You can decide that every OOM crashes, but I feel like there are cases where you use allocators for certain things, where it may make sense to sometimes do something different. For example if your game has developer tools, maybe those should try not to crash the game, so that you still can gain insights into a program that is about to crash. I also think developer tools are a great option for something where pre allocating a buffer may make sense and a build option to compile them in or not.

You also could pass in multiple allocators, I think this is mostly a difference in personal preferences, in how to structure code (I don’t care if the allocator is passed in or managed in some data structure), mixed with me not knowing how your code actually looks like (apart from snippets).

I agree that mixing your temporary working memory data into your results data in the same allocator isn’t good.

Maybe you setup/configure those allocators somewhere else, in some other way that is flexible.

I don’t have a save system yet, but I would want it to be resistant against all kinds of crashes (that would allow shipping some versions of the game in ReleaseSafe for finding bugs/UB). At the very least I want to guarantee that the save is not corrupted. A few seconds of progress might still be lost though, but I’ll try to keep progress loss at a minimum without having to constantly write stuff to disk.

That is a good point. Especially logging is something that shouldn’t crash the game.
But at the same time, if some developer tools hits out of memory of the global allocator, then I’d argue that some other code of the game would probably hit it next, so it wouldn’t really make a difference in the end.

To clarify - this is specifically related to try. In the case where the global allocator via a free function is handling it’s own issues, we avoid the issue of crossing streams and creating error ambiguity.

FWIW, allocation failure is not always unrecoverable. In many cases, the user is simply running too much stuff at the time, and retrying later or prompting the user can alleviate the issue.

It’s been a few days and based on what @AndrewCodeDev suggested I started doing the following:
I made a ErrorHandlingAllocator which works basically like most other Allocators, it has a backing Allocator and if an allocation in the backing Allocator failed, it calls some error handling function, which in my case just crashes, but it could easily be extended with some sort of garbage collection+retry mechanism:

    fn alloc(ctx: *anyopaque, len: usize, ptr_align: u8, ret_addr: usize) ?[*]u8 {
		const self: *ErrorHandlingAllocator = @ptrCast(@alignCast(ctx));
		return self.backingAllocator.rawAlloc(len, ptr_align, ret_addr) orelse handleError();
	}

Secondly I made a wrapper over the Allocator interface which I called NeverFailingAllocator. It basically just calls all the Allocator functions with catch unreachable:

	pub fn create(self: NeverFailingAllocator, comptime T: type) *T {
		return self.allocator.create(T) catch unreachable;
	}

I think this is working quite well. I can still easily interface with library functions by unwrapping the NeverFailingAllocator, but most of my code can assume that allocations won’t fail, since failure is handled in one central location.

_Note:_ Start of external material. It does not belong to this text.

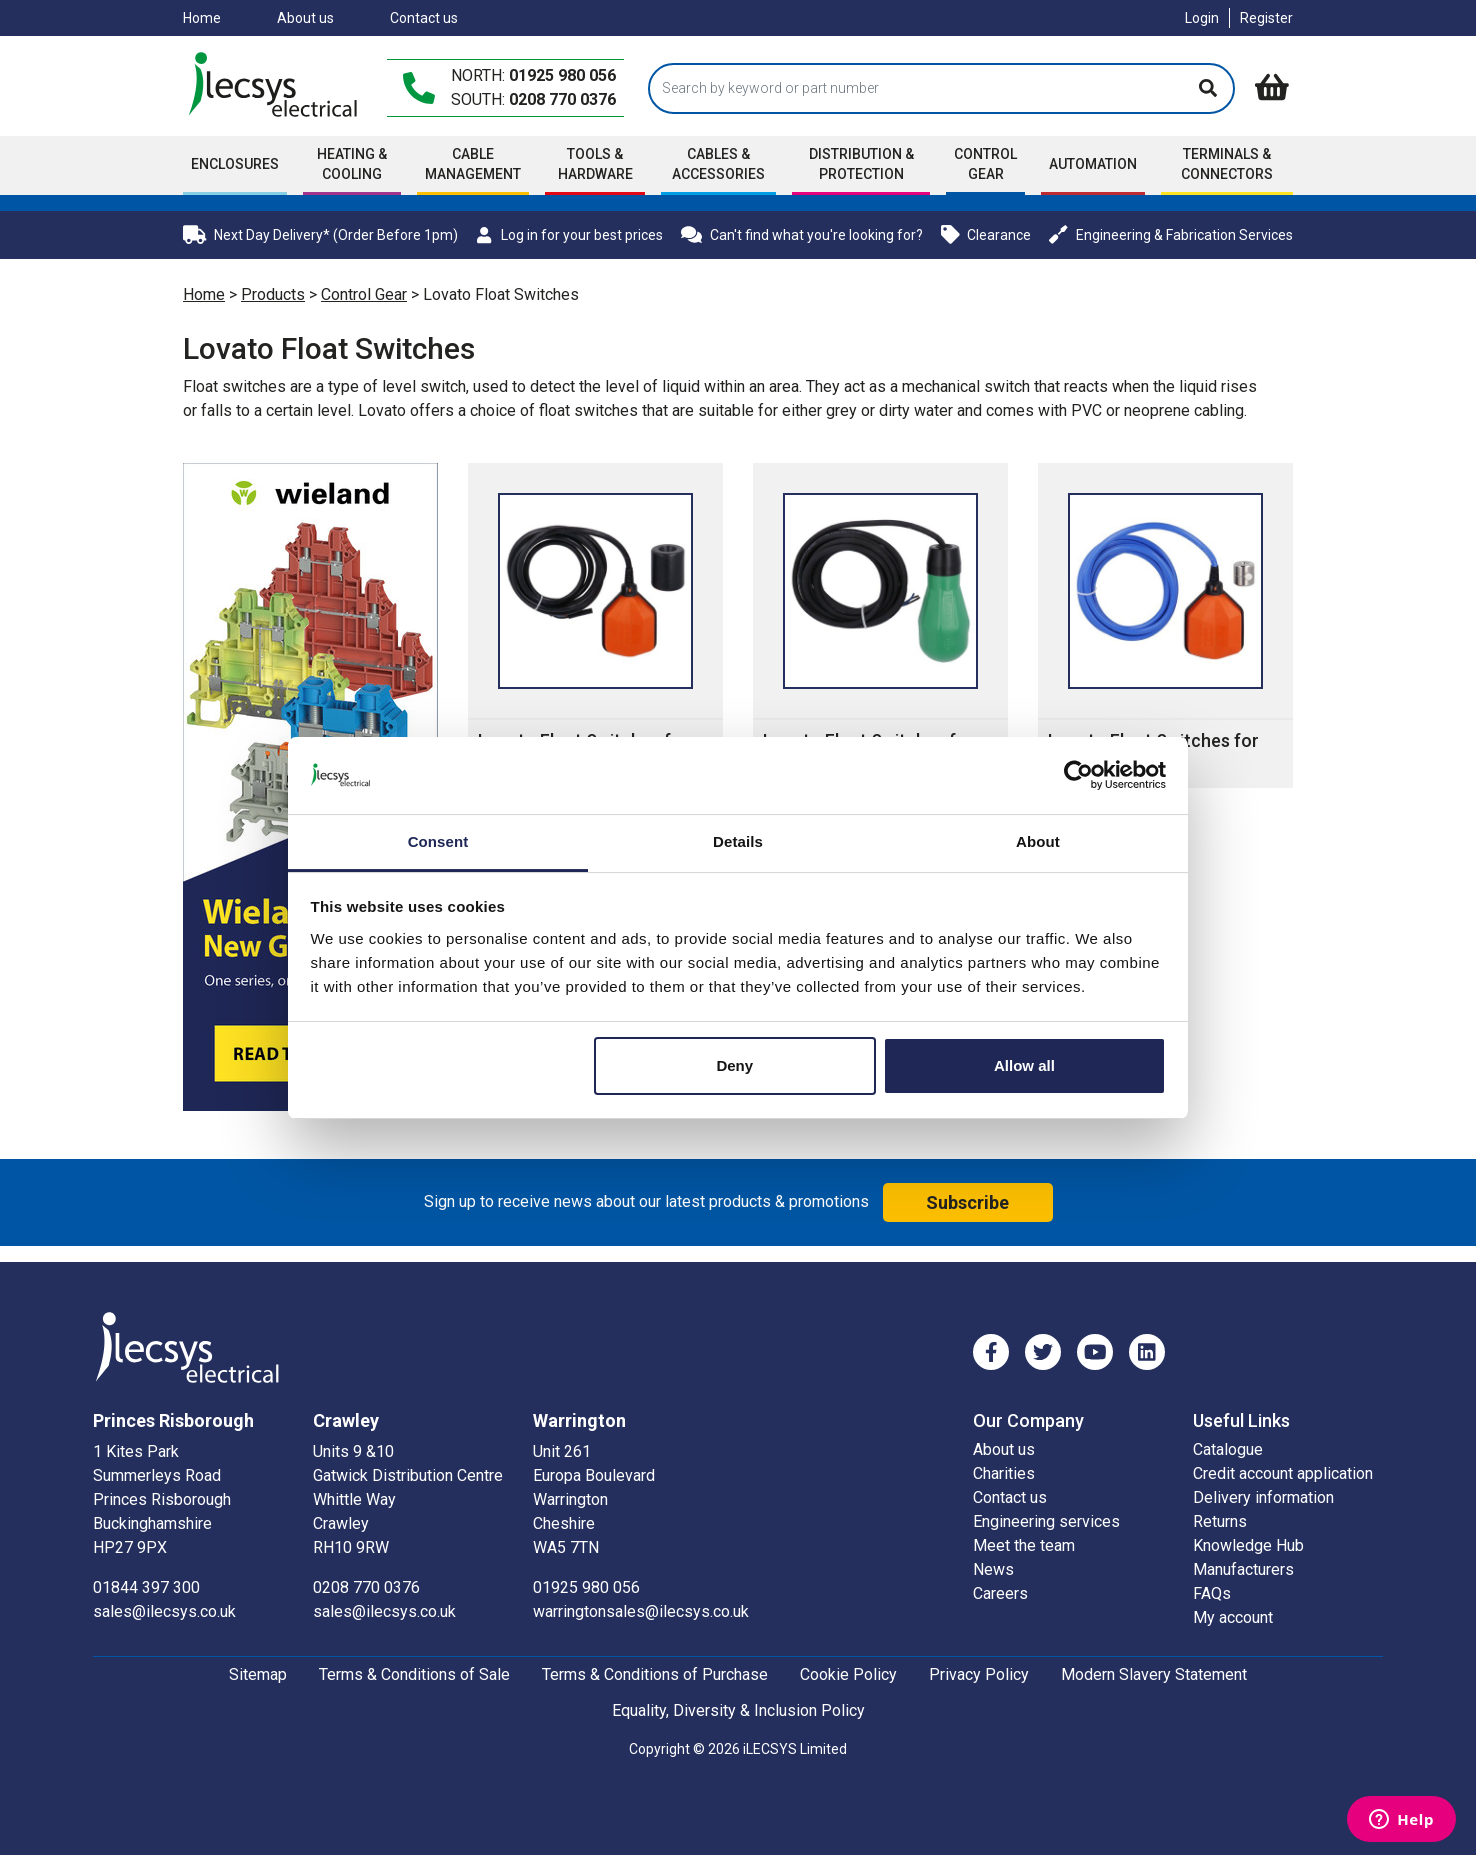 The height and width of the screenshot is (1856, 1476). I want to click on Sitemap, so click(258, 1674).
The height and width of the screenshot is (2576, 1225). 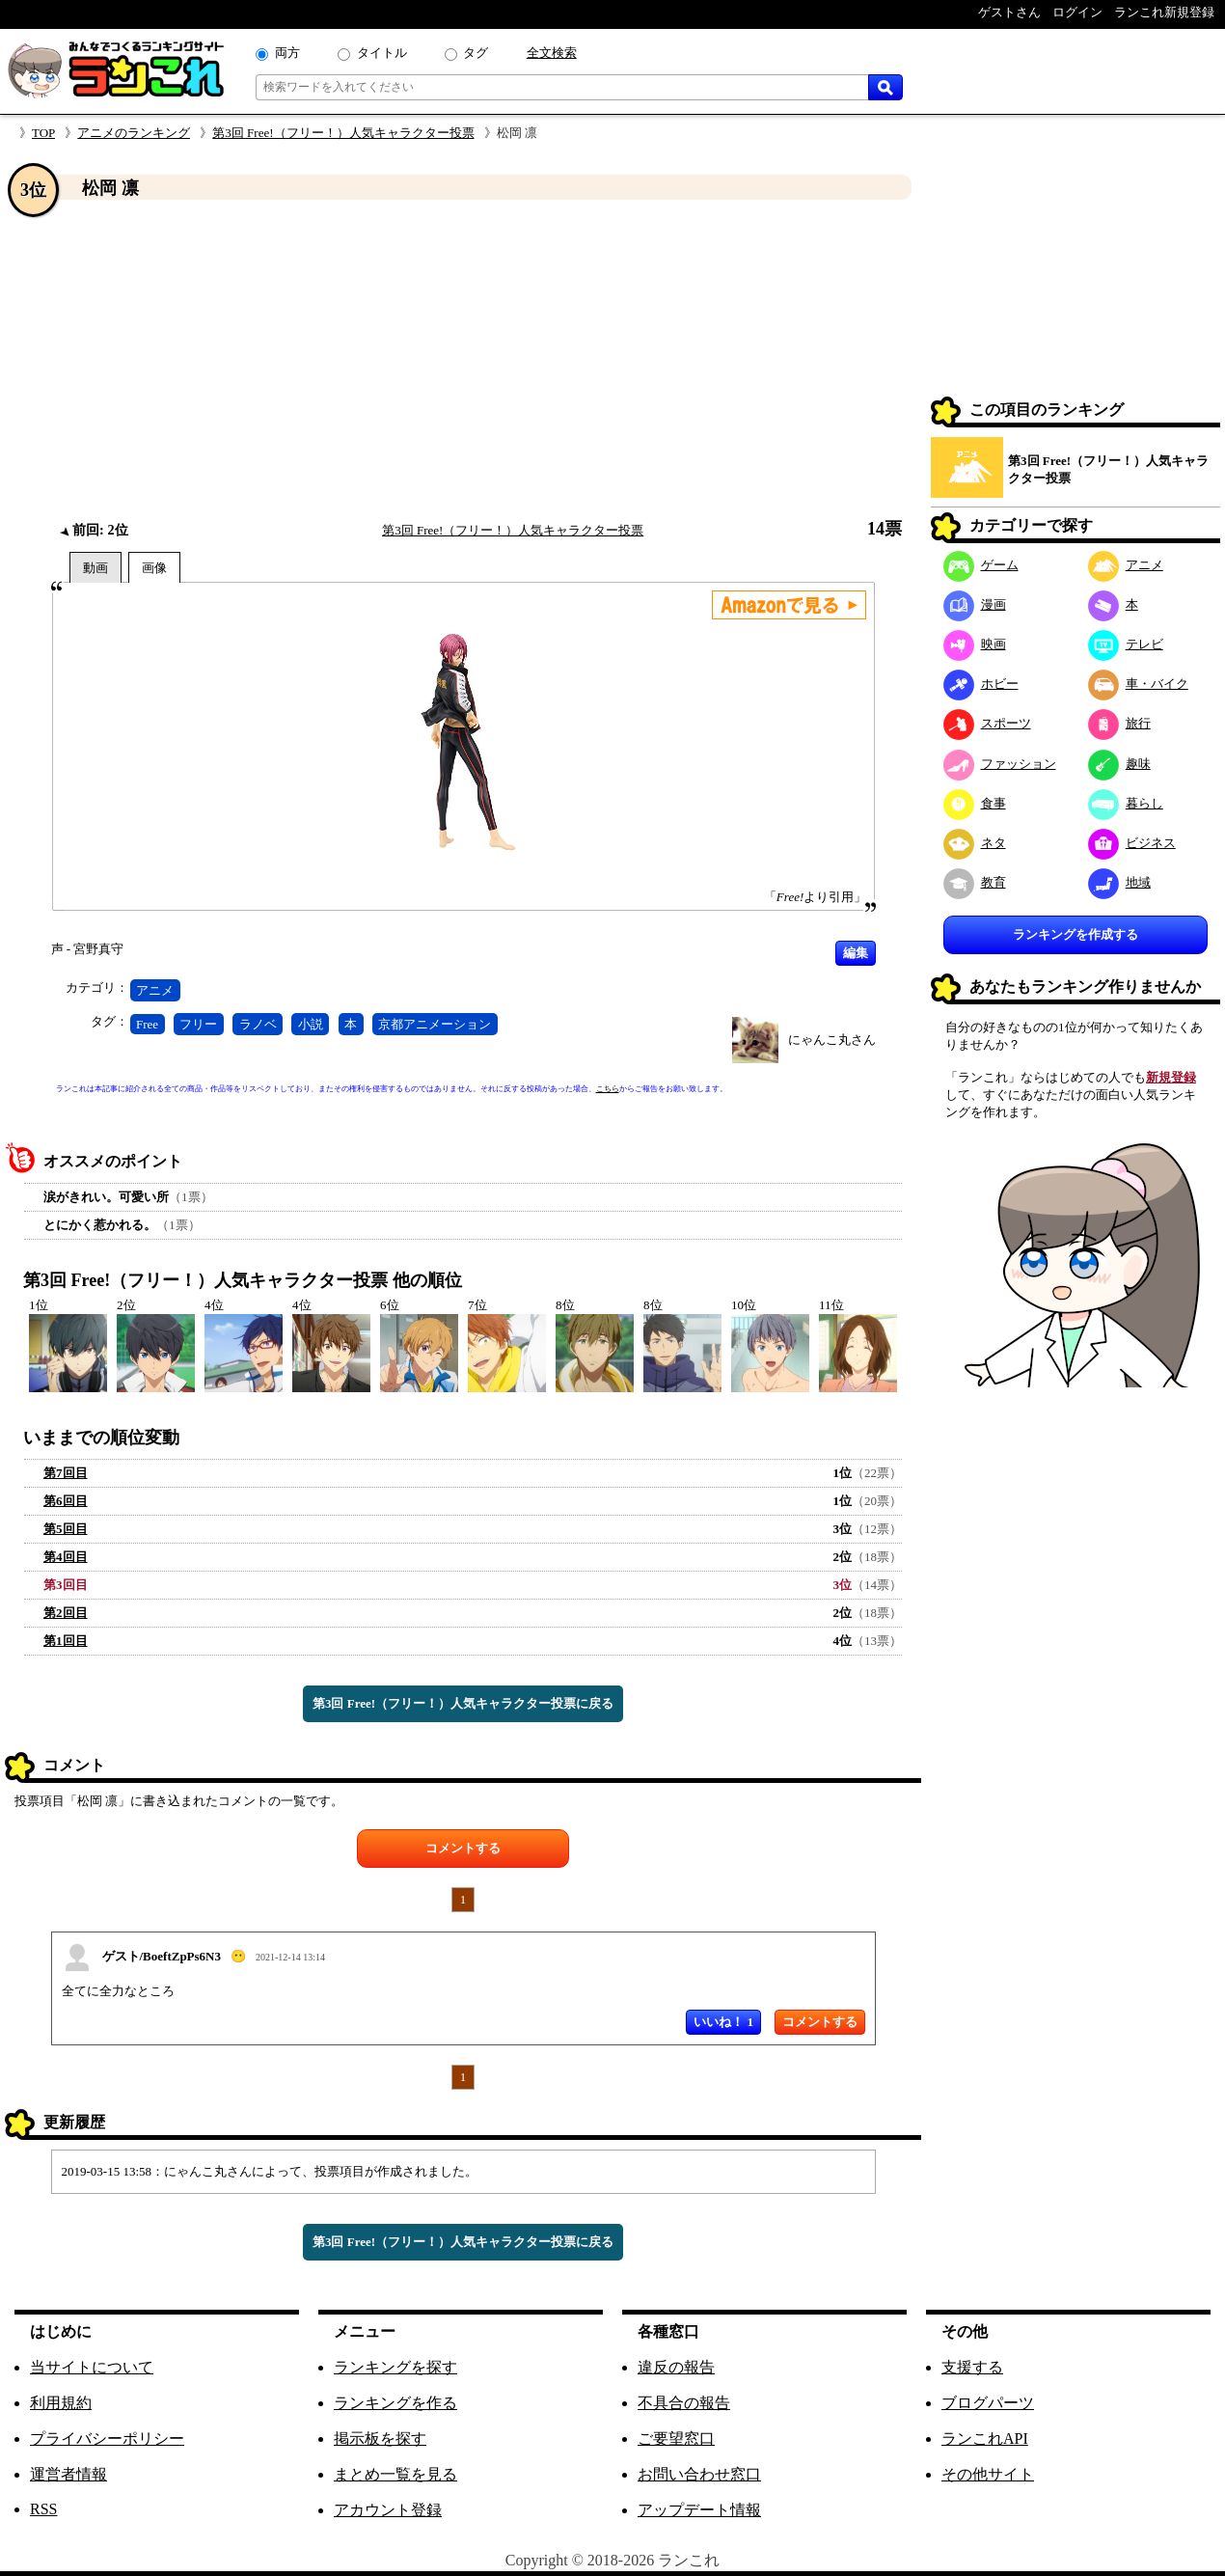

Overall I went from 1400 trys down to just 230 and I also cut down around 40 unnecessary catches that catched OutOfMemory to satisfy some arbitrary interface decisions.
I think this will make it a lot easier to get a picture of where I get real errors and hopefully I’ll have an easy time adding errdefers and error handling code around these.

However, I sadly had to add around 170 catch unreachable to stdlib functions like ArrayList.append(). I think I’ll probably implement my own list and maybe a wrapper for the HashMap to reduce that number.